Start writing report here..

BUSINESS GOAL

  • Predict which recipes will lead to high traffic
  • Correctly predict high traffic repices 80% of the time
# Imports
import pandas as pd
import numpy as np
import matplotlib.pyplot as plt
import matplotlib.style as style
plt.style.use('ggplot')
import seaborn as sns

from sklearn.model_selection import train_test_split
from sklearn.metrics import accuracy_score, precision_score, recall_score, make_scorer

from sklearn.preprocessing import LabelEncoder
from sklearn.preprocessing import StandardScaler

from sklearn.model_selection import KFold, GridSearchCV, RandomizedSearchCV, StratifiedKFold

from sklearn.linear_model import LogisticRegression
from sklearn.ensemble import RandomForestClassifier

Data Validation

Before any change the dataset had 947 rows, 8 columns.

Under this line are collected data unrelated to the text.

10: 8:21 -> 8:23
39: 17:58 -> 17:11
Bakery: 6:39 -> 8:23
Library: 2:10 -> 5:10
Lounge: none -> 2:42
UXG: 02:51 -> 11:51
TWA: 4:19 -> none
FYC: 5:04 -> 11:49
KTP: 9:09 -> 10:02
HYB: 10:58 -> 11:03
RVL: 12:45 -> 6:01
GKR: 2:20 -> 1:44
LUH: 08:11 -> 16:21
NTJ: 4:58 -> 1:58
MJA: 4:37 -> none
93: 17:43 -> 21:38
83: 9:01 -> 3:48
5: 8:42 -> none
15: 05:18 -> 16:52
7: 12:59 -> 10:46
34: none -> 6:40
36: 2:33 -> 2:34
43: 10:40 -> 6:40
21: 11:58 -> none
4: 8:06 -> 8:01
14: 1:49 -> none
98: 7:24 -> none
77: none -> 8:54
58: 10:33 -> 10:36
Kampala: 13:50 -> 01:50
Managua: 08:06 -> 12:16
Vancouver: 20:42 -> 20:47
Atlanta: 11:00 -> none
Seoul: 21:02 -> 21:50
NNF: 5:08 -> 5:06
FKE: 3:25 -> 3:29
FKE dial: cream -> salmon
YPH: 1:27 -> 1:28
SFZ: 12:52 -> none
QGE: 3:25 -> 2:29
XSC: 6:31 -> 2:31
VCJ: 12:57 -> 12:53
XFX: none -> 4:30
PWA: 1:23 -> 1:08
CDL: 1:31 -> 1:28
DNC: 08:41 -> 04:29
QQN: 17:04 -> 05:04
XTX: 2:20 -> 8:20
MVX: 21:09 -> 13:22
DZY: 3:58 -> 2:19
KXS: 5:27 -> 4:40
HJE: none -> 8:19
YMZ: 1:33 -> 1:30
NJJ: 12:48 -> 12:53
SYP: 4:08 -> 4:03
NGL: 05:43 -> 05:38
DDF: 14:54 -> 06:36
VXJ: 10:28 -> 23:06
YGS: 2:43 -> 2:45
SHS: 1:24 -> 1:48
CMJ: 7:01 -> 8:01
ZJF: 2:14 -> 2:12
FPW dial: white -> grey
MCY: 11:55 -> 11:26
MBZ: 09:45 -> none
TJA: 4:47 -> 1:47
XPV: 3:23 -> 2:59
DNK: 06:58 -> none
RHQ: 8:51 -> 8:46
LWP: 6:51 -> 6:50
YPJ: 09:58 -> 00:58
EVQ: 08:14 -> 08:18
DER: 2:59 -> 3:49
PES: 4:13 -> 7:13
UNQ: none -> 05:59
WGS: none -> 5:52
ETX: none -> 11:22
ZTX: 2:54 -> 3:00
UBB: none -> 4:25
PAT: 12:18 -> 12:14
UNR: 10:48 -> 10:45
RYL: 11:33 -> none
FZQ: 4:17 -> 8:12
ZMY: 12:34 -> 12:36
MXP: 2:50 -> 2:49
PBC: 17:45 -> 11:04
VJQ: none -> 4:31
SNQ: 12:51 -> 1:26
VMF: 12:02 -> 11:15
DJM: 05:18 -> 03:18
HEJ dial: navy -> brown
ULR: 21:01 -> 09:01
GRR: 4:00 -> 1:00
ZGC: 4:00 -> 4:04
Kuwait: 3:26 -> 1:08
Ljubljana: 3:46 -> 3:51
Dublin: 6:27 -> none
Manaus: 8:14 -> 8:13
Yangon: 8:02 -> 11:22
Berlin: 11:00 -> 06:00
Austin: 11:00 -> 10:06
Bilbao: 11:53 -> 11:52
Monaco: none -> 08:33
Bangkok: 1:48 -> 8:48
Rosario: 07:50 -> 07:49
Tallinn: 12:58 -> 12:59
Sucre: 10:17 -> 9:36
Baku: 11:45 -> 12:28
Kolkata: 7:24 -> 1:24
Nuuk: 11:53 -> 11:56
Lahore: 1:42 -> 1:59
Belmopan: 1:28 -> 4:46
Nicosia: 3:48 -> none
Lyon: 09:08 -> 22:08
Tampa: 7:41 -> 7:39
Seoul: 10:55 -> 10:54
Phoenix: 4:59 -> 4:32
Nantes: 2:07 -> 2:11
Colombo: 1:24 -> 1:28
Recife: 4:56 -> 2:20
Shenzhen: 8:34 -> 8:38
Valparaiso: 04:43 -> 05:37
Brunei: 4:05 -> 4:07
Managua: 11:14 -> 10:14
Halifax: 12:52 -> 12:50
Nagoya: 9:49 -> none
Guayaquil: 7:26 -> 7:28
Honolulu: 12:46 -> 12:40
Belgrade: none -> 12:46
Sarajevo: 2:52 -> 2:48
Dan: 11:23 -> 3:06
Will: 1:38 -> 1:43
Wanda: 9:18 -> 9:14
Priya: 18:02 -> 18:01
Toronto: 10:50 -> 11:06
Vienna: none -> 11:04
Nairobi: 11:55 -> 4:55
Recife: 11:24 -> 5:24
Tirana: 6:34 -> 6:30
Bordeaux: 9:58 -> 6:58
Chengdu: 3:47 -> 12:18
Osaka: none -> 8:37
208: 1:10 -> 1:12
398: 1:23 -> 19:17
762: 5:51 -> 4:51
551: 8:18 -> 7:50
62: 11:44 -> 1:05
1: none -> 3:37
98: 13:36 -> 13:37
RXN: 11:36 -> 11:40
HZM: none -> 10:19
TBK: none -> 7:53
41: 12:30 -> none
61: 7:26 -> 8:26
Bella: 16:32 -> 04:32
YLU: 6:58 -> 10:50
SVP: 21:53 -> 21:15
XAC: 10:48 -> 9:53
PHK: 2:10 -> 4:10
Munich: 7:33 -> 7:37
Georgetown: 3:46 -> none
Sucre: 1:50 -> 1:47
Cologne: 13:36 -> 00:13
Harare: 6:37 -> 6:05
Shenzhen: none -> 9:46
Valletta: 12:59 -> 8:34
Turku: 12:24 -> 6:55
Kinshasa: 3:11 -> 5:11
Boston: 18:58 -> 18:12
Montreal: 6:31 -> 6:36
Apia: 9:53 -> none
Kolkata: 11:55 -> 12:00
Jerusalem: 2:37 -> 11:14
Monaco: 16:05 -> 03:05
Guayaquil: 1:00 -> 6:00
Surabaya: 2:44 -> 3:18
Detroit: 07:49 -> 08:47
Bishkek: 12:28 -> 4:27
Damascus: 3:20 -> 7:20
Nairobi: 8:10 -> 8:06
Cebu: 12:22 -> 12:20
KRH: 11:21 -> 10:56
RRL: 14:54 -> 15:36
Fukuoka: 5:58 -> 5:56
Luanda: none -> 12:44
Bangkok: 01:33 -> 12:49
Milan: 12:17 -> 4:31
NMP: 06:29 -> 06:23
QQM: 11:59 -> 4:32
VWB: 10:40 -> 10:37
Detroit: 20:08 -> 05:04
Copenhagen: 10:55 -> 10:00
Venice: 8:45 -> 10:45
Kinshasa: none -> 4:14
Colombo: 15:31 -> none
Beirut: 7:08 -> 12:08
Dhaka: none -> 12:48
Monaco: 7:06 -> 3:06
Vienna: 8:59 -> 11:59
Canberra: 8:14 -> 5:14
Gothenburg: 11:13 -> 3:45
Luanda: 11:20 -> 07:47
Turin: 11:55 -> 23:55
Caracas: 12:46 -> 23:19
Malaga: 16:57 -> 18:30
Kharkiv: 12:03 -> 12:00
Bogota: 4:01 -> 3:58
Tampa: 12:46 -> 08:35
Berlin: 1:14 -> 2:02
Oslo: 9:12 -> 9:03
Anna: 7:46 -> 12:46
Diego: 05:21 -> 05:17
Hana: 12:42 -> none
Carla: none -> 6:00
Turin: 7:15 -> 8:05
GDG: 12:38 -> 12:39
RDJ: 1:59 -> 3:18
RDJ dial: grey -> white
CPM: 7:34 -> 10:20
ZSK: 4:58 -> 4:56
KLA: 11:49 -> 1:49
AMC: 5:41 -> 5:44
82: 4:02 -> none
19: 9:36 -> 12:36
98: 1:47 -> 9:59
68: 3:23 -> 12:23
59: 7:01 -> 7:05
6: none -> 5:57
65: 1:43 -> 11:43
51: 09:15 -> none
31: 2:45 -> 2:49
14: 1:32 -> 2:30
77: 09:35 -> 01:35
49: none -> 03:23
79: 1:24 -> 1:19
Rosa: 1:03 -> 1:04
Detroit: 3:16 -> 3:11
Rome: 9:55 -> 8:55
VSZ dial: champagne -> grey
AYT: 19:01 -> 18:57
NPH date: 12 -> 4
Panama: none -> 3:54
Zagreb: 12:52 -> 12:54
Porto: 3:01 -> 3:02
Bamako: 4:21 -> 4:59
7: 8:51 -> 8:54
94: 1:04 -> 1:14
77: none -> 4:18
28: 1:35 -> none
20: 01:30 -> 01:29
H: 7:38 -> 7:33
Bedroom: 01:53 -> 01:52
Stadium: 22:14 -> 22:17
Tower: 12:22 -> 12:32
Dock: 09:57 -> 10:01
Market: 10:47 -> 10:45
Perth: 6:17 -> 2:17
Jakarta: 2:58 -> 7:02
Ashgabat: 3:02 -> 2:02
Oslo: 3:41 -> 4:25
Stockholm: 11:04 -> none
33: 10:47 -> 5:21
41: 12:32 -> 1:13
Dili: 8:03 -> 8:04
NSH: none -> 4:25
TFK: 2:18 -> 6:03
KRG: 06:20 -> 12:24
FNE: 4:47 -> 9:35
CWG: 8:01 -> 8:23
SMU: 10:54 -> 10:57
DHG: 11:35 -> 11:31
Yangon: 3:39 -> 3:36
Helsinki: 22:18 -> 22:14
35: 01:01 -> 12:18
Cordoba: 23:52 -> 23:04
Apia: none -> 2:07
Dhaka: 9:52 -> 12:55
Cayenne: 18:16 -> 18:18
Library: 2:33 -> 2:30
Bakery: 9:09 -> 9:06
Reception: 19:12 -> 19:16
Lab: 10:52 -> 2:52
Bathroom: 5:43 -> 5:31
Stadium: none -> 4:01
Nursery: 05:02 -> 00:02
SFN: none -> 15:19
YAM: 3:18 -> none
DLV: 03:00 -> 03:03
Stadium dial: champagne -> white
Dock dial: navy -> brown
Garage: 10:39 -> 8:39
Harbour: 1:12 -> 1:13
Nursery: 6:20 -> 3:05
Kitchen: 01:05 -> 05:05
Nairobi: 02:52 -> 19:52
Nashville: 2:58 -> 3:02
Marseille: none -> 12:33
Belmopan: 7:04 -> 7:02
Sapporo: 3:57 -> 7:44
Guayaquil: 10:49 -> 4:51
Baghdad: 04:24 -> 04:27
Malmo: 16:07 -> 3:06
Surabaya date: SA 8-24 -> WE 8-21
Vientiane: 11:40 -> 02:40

In this step, I am going to examine, validate and clean each column in the dataset, so in order to do that I am going to follow this tasks:

  1. Check missing values that need to be replace/eliminated.
  2. Analyzing the dataset and check the types of each column to see if it is necessary to change them.
  3. Check duplicate values and eliminate them.

Check Missing Values

We observed that there were 52 missing values in the columns calories, carbohydrate, sugar and protein. Since the number of missing values represents a small percentage of the total of 947 recipes, I decided to eliminate these null values for this columns.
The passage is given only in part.